Dimanche soir, en plein OM-PSG (1-2), le temps d'un instant, l'incompréhension a gagné les rangs parisiens. A la 75e minute, David Luiz s'écroule dans sa propre surface, se touche l'arrière de la cuisse et le staff médical du Paris Saint-Germain arrive en urgence sur la pelouse du Vélodrome afin de juger l'état de santé d'un joueur réputé pour son physique fragile et contraint de déclarer forfait pour les deux précédents matches du PSG en raison d'une douleur au genou. Laurent Blanc ne souhaite prendre aucun risque en prévision du 8e de finale de Ligue des champions face à Chelsea et demande immédiatement le remplacement.

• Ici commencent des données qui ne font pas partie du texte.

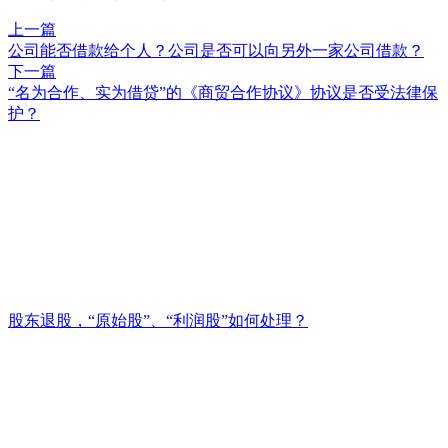
上一篇
公司能否借款给个人？公司是否可以向另外一家公司借款？
下一篇
“名为合作、实为借贷”的《商贸合作协议》协议是否受法律保
护？
股东退股，“原始股”、“利润股”如何处理？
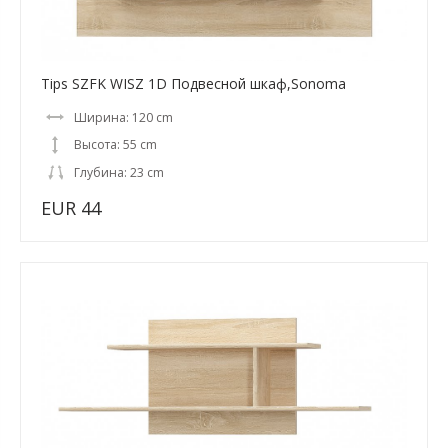
Tips SZFK WISZ 1D Подвесной шкаф,Sonoma
Ширина: 120 cm
Высота: 55 cm
Глубина: 23 cm
EUR 44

Sauf que le défenseur brésilien de 28 ans ne l'entend pas de cette oreille et décide, à la surprise générale, de poursuivre la rencontre. Quelques minutes plus tard, sur un corner parisien, Thiago Motta et Thiago Silva tentent de raisonner leur partenaire en lui demandant de sortir. Têtu, l'homme à la chevelure bouclée tiendra sa place jusqu'au coup de sifflet final. "David Luiz est resté sur le terrain, il a fait ses dix meilleures minutes ensuite", dira Laurent Blanc, sans un sourire, après la rencontre. Pour David Luiz, il était donc hors de question de lâcher ses copains en fin de match, qui plus est face au rival marseillais. Et finalement, quand on connaît un peu le bonhomme, extraverti, foufou, parfois inconscient, sa décision de poursuivre la partie n'a pas étonné certains de ses coéquipiers. Une attitude qui traduit parfaitement son état d'esprit.

"David, c'est un guerrier. Il est unique"

"L'histoire avec David Luiz ? C'est David, ça, lance Serge Aurier. Il a des moments de folie, des fois, on ne sait pas trop ce qu'il fait. Il avait mal mais c'est un guerrier, il ne voulait pas sortir. Il est unique !" Unique, c'est le cas de le dire. David Luiz est un dur au mal, même si ce n'est pas forcément l'image qu'il laisse transparaître au premier abord. La saison passée, le défenseur central est régulièrement passé par la case infirmerie du PSG en raison d'un genou qui a fait des siennes, et il lui est même arrivé de disputer certains matches alors qu'il était blessé, en atteste cet imposant bandage sur sa jambe qu'il a fréquemment arboré. L'exemple le plus marquant ? Le quart de finale aller de Ligue des champions face au FC Barcelone en avril 2015. Suite à la sortie prématurée de Thiago Silva à la 20e minute, David Luiz avait remplacé au pied levé son compatriote alors qu'il était censé être absent quatre semaines... "Je n'ai pas senti de douleur à ma cuisse", fera-t-il remarquer alors qu'il s'était rendu cinq jours en Russie afin d'être remis sur pied le plus rapidement possible.

Alors, l'international brésilien fait-il preuve d'inconscience et met-il sa carrière en danger en disputant des rencontres à haute intensité avec de multiples pépins physiques ? Le principal intéressé avait eu cette réponse pleine de bon sens au soir de la défaite du PSG face au Real Madrid . Et il était encore question de son genou douloureux... qui ne l'avait pas empêché de réaliser une grande prestation. "Parfois, on doit jouer avec son esprit et pas avec son physique, explique-t-il. Mon ami, sois sûr que mon genou me fera mal jusqu'au jour de ma mort (rires). Ça fait partie de la vie." C'est aussi simple que ça, et le PSG va devoir s'en accommoder. Laurent Blanc en tête.